GUI: Openshift console > Installed Operators > Red Hat OpenShift Logging > console plugin > enable console plugin. Will need to wait for console to signal a reload. Takes a while

Create a Ceph user with read-only RBAC on source Cluster

ive not used these commands. commands may not be entirly correct. found on stackoverflow CLI: oc exec -it <CEPH_POD_NAME> -- radosgw-admin user create --uid="sourceuser" --display-name="Source User"

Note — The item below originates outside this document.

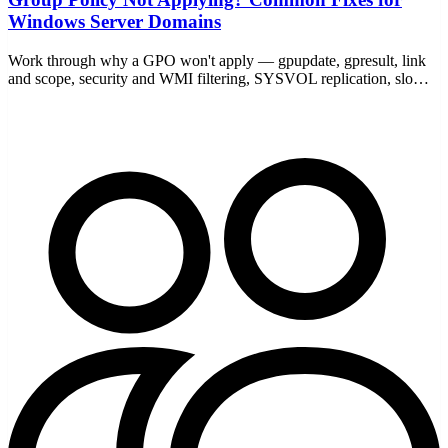
Windows Server Domains
Work through why a GPO won't apply — gpupdate, gpresult, link
and scope, security and WMI filtering, SYSVOL replication, slow
links, and loopback — with the commands to prove it.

Create a Ceph user with write-only RBAC on destination Cluster

ive not used these commands. commands may not be entirly correct. found on stackoverflow CLI: oc exec -it <CEPH_POD_NAME> -- radosgw-admin user create --uid="destinationuser" --display-name="Destination User"

Configure s3cmd

CLI: on source cluster s3cmd --configure

  • S3 Endpoint: (Endpoint of Cluster A's Ceph RGW)
  • Access Key: (Access key of "sourceuser" created above)
  • Secret Key: (Secret key of "sourceuser" created above)

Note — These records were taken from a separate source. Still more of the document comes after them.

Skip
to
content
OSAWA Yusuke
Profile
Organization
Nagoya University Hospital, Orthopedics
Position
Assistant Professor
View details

Make note of the .s3cfg file which is generated. This will be used to configure s3cmd on other containers or pods.

exit # To exit from the pod

Store s3cmd configuration for future use

oc create configmap s3cmd-config --from-file=$HOME/.s3cfg

Create s3cmd runner pod to perform the syncs using the saved configuration

oc run s3cmd-runner --image=alpine --restart=OnFailure -- sh -c "apk add --no-cache s3cmd && s3cmd sync s3://source-bucket/ s3://destination-bucket/ --config /config/.s3cfg" oc set volume pod/s3cmd-runner --add -m /config --configmap-name=s3cmd-config

Create a shell script for the s3cmd sync command

echo '#!/bin/sh s3cmd sync s3://source-bucket/ s3://destination-bucket/ --config /config/.s3cfg' > s3cmd_sync.sh

Deploy this script within a config map in OpenShift

oc create configmap s3cmd-script --from-file=s3cmd_sync.sh

Define a CronJob to run the script at regular intervals (for example, every day at midnight)

cat <<EOF | oc apply -f -
apiVersion: batch/v1beta1
kind: CronJob
metadata:
  name: s3cmd-sync-cron
spec:
  schedule: "0 0 * * *"
  jobTemplate:
    spec:
      template:
        spec:
          containers:
          - name: s3cmd
            image: alpine
            command: ["/bin/sh", "/script/s3cmd_sync.sh"]
            volumeMounts:
            - name: config
              mountPath: /config
            - name: script
              mountPath: /script
          volumes:
          - name: config
            configMap:
              name: s3cmd-config
          - name: script
            configMap:
              name: s3cmd-script
          restartPolicy: OnFailure
EOF

Monitoring and Validations

Use oc logs to validate CronJob logs

oc logs job/<NAME_OF_THE_JOB_FROM_CRONJOB>

Periodically compare the source and destination buckets' contents to ensure integrity

s3cmd ls s3://source-bucket/ s3cmd ls s3://destination-bucket/

Define policies or automation scripts to delete older logs from the source bucket after they've been confirmed to exist in the destination bucket. This can be done using s3cmd as well with specific date filters and other options.